See Sabotage in the Liberal City by Ross Douthat of The NY Times. Excerpts:
"The most important part of this sabotage, which is the subject of an essential Alec MacGillis article for The New Yorker and ProPublica, is the failure to reopen public schools in many liberal cities, which is consigning a heavily minority and low-income school-age population to a far-inferior virtual experience or (for many kids) no real education at all."
"anti-Trumpism, and particularly a partisan impulse to resist the White House’s push for reopening, created a permission structure for teachers’ unions that already opposed in-person school to force a continued shutdown.
Without minimizing the real uncertainties around reopening and student health, he suggests that advocates of closure ended up cherry-picking studies to exaggerate the dangers and ignoring the evidence that a reasonably safe reopening was possible — including not only European case studies but more local examples like Baltimore, where MacGillis lives and where in-person summer schooling produced zero new known cases.
The result of this urban shutdown is an autumn in which schools have successfully reopened for much more of white America than minority America: Approximately half of white kids have access to in-person school, compared with just about a quarter of African-American and Hispanic students"
"losing time in school tends to negatively affect subsequent educational attainment, literacy rates and employment. At the same time, the shutdown threatens to undermine public education more generally, by undercutting parental faith and commitment to the public system and pushing more families into private education (including the varied “pods” and home-school start-ups the coronavirus has encouraged)."
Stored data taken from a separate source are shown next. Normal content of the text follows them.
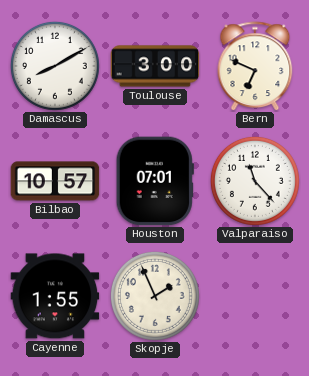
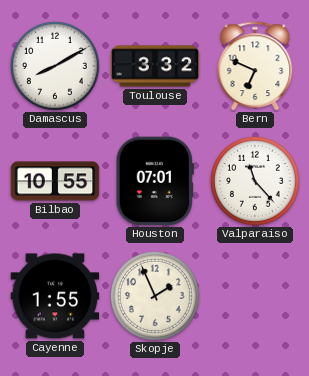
Toulouse: 3:00 -> 3:32
Bilbao: 10:57 -> 10:55
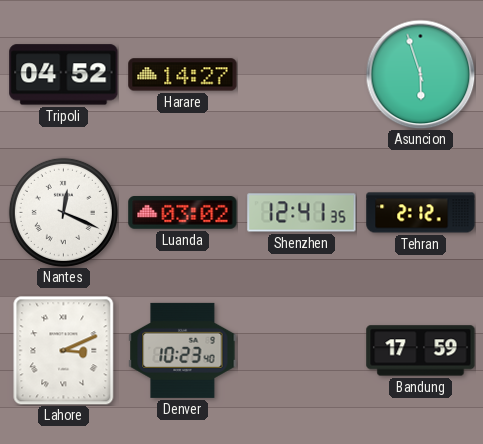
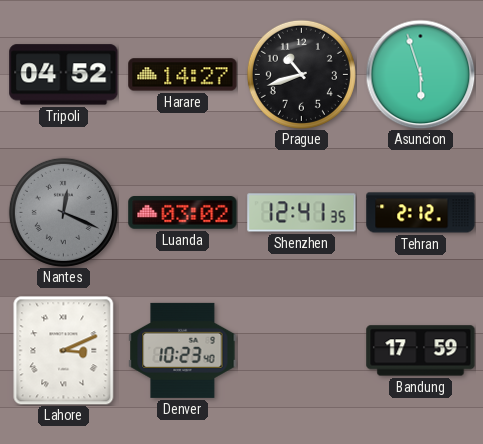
Prague: none -> 10:42
Nantes dial: white -> grey
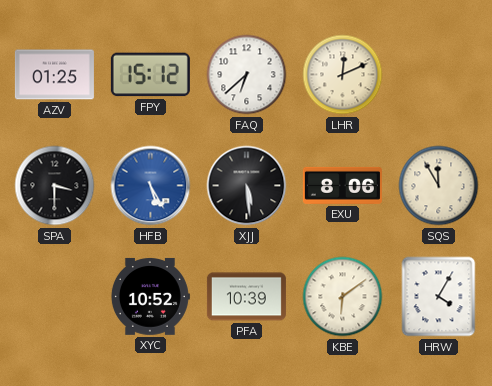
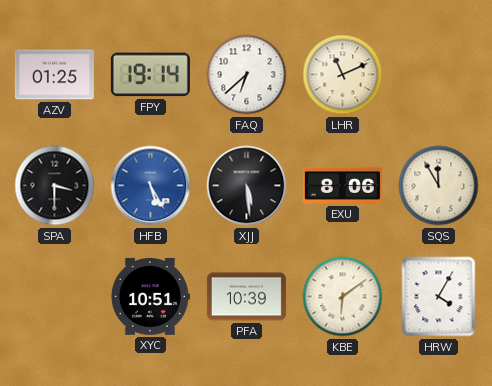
FPY: 15:12 -> 19:14
LHR: 12:11 -> 11:11
XYC: 10:52 -> 10:51
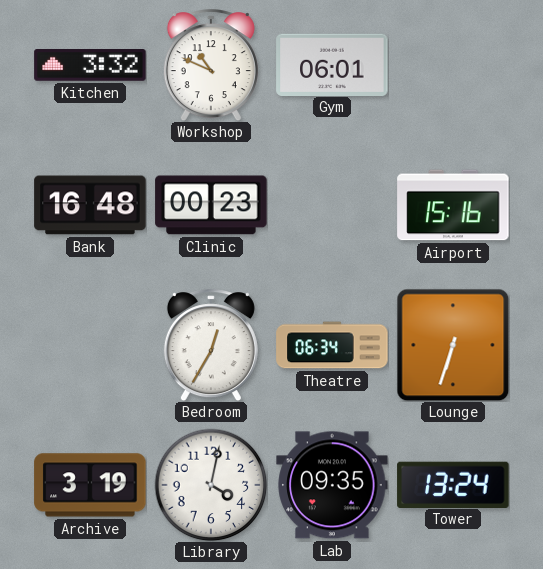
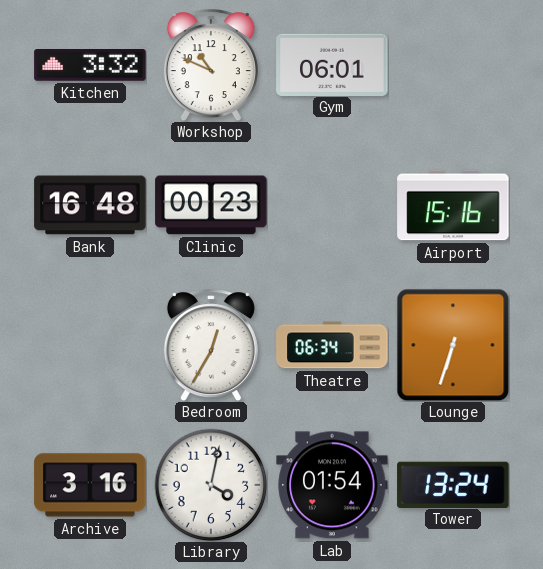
Archive: 3:19 -> 3:16
Lab: 09:35 -> 01:54
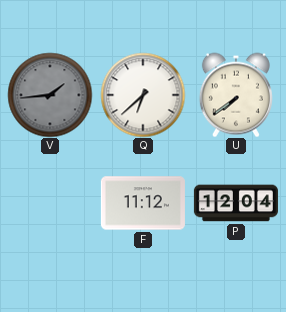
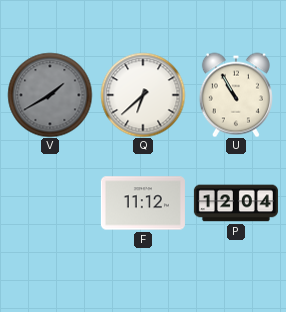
V: 1:44 -> 1:40
U: 7:39 -> 10:55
"the entire challenge of education and integration in America turns on the challenge of keeping a subset of affluent, engaged parents involved in public education"
"it’s hard to imagine a policy more likely to permanently break these parents’ ties with public education than a mass closure of urban schools."
"the case for closures is often phrased in the language of anti-racism, with the frequent suggestion that re-openers don’t care about putting minorities at risk. This makes the schools issue the most conspicuous example of a larger pattern, in which the invocation of anti-racism and the reality of racial impacts can sharply diverge.
Part of this pattern reflects the impulse among Trump-era liberals to have no enemies to the left, lest they vindicate the president’s flailing attacks in any way. This is politically understandable, but the consequence has been that various forms of naïveté, utopianism and outright idiocy have hijacked liberal politics, marching under the banner of anti-racism while leading progressive policy astray.
This happened with the push for police reform, which was often diverted from reasonable proposals into unreasonable abolish-the-police fantasies, creating public paralysis in cities like Minneapolis even as public order deteriorated.
It happened with some of the George Floyd protests, which were redirected toward futile insurrectionary violence by a network of mostly white anarchists, whose very existence was hard for liberals to acknowledge even as their depredations did particular damage to minority and immigrant neighborhoods.
And it’s happening within the educational bureaucracy, where there’s a Trump-era vogue for attacks on “whiteness” that often seem to double as attacks on standards, discipline and rigor — with urban schools as the most likely laboratory for whatever educational alternatives the new progressivism dreams up."